## What is needed
Locate the line bearing "This screenshot has width=328, height=2576." in the material below, then reproduce it and each following line up to and including the line bearing "This screenshot has width=768, height=1214.".

## Material for the task
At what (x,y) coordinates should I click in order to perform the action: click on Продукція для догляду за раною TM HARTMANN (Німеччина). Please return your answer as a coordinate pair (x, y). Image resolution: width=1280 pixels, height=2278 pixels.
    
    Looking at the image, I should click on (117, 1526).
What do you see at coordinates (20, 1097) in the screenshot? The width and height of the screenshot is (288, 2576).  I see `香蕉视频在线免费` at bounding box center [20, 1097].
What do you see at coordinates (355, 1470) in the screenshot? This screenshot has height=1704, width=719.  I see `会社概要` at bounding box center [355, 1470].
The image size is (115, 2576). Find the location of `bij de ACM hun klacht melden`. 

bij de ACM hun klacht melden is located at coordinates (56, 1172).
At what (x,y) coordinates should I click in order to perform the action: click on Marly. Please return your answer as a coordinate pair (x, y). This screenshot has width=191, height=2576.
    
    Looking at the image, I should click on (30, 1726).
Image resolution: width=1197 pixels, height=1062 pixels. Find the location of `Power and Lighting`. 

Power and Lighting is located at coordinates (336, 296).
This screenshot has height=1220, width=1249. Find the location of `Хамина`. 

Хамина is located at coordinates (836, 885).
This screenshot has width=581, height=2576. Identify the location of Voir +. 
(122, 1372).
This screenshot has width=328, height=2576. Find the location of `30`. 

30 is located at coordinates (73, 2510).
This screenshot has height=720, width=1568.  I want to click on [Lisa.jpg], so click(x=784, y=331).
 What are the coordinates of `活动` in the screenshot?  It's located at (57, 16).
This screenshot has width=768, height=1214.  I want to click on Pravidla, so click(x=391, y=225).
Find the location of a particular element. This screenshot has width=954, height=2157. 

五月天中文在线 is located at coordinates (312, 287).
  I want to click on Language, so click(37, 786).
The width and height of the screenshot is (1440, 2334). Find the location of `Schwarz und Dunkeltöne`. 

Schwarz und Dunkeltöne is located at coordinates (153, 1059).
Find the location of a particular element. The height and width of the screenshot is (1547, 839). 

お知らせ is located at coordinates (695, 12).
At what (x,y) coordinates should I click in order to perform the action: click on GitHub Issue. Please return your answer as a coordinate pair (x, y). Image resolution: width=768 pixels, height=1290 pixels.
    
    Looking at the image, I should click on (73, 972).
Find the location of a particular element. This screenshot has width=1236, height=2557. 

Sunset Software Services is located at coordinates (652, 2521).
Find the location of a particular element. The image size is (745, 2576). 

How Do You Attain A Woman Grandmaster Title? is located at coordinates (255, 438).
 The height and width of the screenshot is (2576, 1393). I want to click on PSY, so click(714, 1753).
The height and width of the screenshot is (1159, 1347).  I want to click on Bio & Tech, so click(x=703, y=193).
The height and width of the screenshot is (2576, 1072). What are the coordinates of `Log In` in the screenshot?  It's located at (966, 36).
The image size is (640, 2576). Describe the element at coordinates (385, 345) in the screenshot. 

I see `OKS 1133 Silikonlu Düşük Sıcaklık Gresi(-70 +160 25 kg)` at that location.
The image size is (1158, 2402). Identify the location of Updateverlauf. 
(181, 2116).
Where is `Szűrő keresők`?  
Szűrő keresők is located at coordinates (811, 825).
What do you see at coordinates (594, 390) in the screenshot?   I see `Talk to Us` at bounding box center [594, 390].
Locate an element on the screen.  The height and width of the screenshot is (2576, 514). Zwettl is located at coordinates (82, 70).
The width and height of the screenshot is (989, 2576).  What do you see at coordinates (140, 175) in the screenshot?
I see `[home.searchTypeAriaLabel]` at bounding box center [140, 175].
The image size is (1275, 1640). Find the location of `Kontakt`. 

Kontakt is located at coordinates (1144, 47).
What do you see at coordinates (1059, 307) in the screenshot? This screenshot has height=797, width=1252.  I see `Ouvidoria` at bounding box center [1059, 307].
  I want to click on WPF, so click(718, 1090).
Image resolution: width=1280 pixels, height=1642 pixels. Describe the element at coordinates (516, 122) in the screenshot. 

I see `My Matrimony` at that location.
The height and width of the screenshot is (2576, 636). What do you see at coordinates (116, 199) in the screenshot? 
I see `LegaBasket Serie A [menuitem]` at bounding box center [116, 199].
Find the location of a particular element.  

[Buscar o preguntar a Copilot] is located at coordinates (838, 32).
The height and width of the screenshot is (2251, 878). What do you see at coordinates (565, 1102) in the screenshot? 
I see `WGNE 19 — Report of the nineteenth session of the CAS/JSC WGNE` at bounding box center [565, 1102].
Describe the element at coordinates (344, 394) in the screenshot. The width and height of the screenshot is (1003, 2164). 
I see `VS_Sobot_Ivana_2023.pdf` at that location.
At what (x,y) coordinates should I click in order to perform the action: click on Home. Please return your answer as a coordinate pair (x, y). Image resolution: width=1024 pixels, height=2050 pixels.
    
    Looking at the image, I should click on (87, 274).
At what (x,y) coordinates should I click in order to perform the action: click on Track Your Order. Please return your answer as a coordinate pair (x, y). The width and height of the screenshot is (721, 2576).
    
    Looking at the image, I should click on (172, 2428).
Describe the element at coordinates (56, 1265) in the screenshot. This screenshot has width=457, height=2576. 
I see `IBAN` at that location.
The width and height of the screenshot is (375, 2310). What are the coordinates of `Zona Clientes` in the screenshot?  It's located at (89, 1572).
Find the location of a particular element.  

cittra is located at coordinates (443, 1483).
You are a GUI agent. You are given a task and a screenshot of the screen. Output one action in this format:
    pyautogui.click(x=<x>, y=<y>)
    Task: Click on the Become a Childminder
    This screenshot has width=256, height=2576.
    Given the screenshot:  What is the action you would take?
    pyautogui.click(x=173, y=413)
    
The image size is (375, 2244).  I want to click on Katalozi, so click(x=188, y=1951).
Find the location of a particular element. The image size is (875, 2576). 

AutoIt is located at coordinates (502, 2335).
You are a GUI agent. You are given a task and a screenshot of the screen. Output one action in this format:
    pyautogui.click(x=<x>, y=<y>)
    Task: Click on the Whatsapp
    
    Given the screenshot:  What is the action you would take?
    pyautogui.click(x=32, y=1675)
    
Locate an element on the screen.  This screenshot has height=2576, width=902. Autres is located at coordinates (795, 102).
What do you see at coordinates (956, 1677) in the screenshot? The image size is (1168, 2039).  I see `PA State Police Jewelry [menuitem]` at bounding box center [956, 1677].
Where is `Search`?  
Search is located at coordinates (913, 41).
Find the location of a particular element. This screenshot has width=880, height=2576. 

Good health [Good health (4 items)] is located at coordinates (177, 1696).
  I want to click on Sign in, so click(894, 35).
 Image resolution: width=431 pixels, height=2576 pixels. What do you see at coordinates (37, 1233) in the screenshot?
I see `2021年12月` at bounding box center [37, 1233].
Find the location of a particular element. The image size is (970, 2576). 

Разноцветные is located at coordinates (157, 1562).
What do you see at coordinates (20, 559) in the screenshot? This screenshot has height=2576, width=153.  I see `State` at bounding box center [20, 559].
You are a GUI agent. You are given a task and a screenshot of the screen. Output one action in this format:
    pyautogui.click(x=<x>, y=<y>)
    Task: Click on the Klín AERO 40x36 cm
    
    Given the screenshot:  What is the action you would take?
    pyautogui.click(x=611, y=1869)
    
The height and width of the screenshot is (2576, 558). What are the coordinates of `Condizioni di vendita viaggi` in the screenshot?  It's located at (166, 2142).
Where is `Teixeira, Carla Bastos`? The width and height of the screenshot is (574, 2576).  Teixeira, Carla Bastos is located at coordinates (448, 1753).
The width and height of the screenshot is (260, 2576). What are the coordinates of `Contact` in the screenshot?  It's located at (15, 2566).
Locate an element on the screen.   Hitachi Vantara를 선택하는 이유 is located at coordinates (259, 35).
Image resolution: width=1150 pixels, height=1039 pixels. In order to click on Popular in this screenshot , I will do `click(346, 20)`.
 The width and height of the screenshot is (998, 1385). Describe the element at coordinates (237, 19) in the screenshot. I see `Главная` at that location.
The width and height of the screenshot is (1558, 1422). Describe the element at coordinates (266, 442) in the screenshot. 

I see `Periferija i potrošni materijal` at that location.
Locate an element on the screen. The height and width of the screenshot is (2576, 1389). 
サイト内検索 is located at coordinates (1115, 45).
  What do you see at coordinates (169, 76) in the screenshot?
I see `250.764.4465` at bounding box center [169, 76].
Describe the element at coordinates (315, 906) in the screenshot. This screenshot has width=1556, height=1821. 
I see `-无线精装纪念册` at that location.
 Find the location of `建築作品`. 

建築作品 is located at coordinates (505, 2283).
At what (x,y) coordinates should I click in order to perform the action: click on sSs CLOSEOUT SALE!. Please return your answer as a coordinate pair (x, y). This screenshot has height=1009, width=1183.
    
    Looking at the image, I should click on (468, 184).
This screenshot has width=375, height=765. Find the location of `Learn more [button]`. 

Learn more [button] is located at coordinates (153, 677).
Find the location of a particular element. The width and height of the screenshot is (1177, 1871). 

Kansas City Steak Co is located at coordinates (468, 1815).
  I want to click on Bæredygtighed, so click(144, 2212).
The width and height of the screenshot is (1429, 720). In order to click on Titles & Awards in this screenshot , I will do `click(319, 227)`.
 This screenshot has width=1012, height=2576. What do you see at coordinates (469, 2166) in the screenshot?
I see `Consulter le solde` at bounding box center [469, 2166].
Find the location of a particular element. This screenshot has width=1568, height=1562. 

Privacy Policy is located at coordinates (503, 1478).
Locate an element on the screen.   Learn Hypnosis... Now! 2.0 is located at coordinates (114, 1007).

## Exercise answer
This screenshot has width=328, height=2576. Find the location of `30`. 

30 is located at coordinates (73, 2510).
This screenshot has height=720, width=1568.  I want to click on [Lisa.jpg], so click(x=784, y=331).
 What are the coordinates of `活动` in the screenshot?  It's located at (57, 16).
This screenshot has width=768, height=1214.  I want to click on Pravidla, so click(x=391, y=225).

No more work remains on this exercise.